Neste protocolo é descrito um método de cultivo in vitro e análise funcional para células-tronco musculares, que preserva a maioria de suas interações com seu nicho endógeno.
O tecido muscular esquelético adulto abriga uma população de células-tronco indispensáveis para sua capacidade de regeneração. Após danos musculares, as células-tronco musculares deixam seu estado quiescente e ativam o programa miogênico, levando ao reparo de concomitante de tecido danificado com a reposição da piscina de células-tronco musculares. Vários fatores influenciam a atividade de células-tronco musculares, entre eles estímulos intrínsecos, mas também sinais do ambiente de células-tronco musculares diretas, o nicho de células-tronco. O isolamento e a cultura dos miofibers únicos com suas células-tronco musculares associadas preserva a maior parte da interação da célula-tronco com seu nicho e é, portanto, a possibilidade mais próxima de estudar a funcionalidade de células-tronco musculares ex vivo. Aqui, é fornecido um protocolo para o isolamento, cultura, transfecção do siRNA e imunossuagem de células-tronco musculares em seus respectivos myofibers de músculos EDL(extensor digitorum longus). As condições experimentais aqui descritas permitem o estudo e manipulação de células-tronco musculares ex vivo, incluindo a investigação da atividade miogênica sem a necessidade inerente de experimentos in vivo em animais.

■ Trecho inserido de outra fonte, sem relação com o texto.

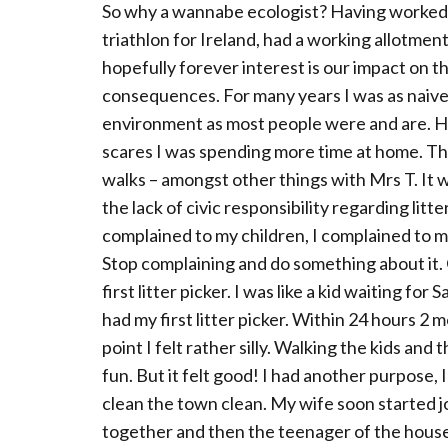
So why a wannabe ecologist? Having worked 
triathlon for Ireland, had a working allotment
hopefully forever interest is our impact on 
consequences. For many years I was as naive
environment as most people were and are. Ha
scares I was spending more time at home. Thi
walks – amongst other things with Mrs T. It w
the lack of civic responsibility regarding lit
complained to my children, I complained to m
Stop complaining and do something about it
first litter picker. I was like a kid waiting f
had my first litter picker. Within 24 hours 2 
point I felt rather silly. Walking the kids and
fun. But it felt good! I had another purpose,
clean the town clean. My wife soon started j
together and then the teenager of the house 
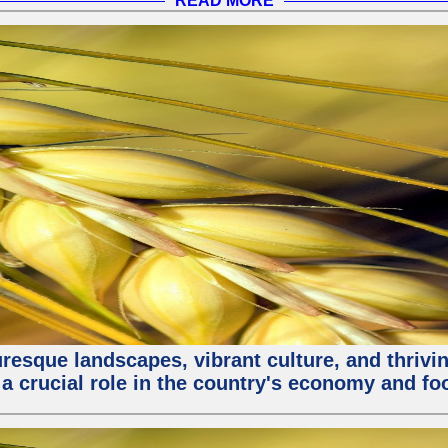
READ MORE
turesque landscapes, vibrant culture, and thri
 a crucial role in the country's economy and fo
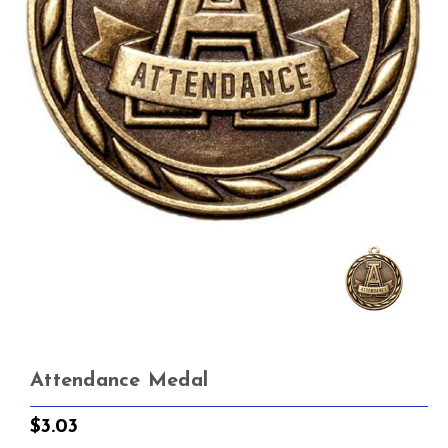
Attendance Medal
$3.03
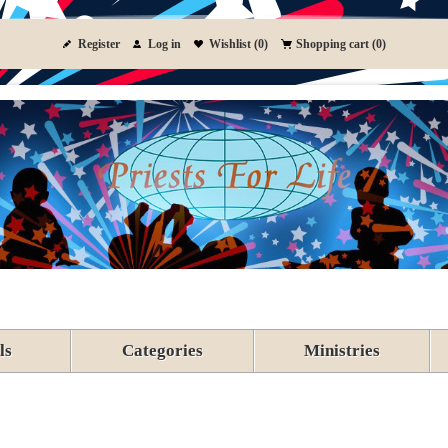
Register
Log in
Wishlist
(0)
Shopping cart
(0)
ls
Categories
Ministries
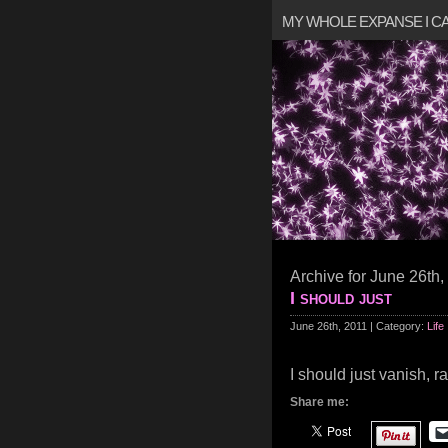
MY WHOLE EXPANSE I 
Archive for June 26th,
I should just
June 26th, 2011 | Category:
Life
I should just vanish, ra
Share me:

O músculo esquelético no adulto é um tecido pós-meiótico composto principalmente de miofibers multinucleados, que são as células efeitosoras para movimentos voluntários. Tem uma notável capacidade de regeneração, um processo que se assemelha à miogênese embrionária e sofre prejuízos na idade e na doença1. Esta capacidade regenerativa marcante do músculo esquelético depende de células-tronco musculares (MuSCs), que também são denominadas células satélites devido à sua localização entre o sarcolemma e a lamina basal dos miofibers2,3. Em condições de repouso, os MuSCs são quiescentes e caracterizados pela expressão do fator de transcrição Pax7 e marcadores de quiescência como Sprouty14,5,6,7,8. Após a ativação, por exemplo, após lesão, os MuSCs deixam o estado quiescente e regulam o fator regulatório miogênico MyoD9. Os MuSCs duplo positivos Pax7/MyoD proliferam e diferenciam assim as células precursoras miogênicas, que também são frequentemente referidas como myoblasts. Esses mióblaos então se diferenciam ainda mais em miócitos alongados, um processo coincidindo com alterações moleculares e morfológicas, por exemplo, perda de Pax7 e regulação da expressão miogenina10. Miócitos, então, eventualmente se fundem uns aos outros ou aos miofibers existentes, reparando assim o tecido danificado. É importante ressaltar que uma pequena fração de células-tronco musculares reverte a regulação do MyoD e é capaz de se auto-renovar11. O status da diferenciação do MuSC e da progressão miogênica pode ser facilmente observado pela investigação de marcadores miogênicos como Pax7, MyoD e Myogenin10.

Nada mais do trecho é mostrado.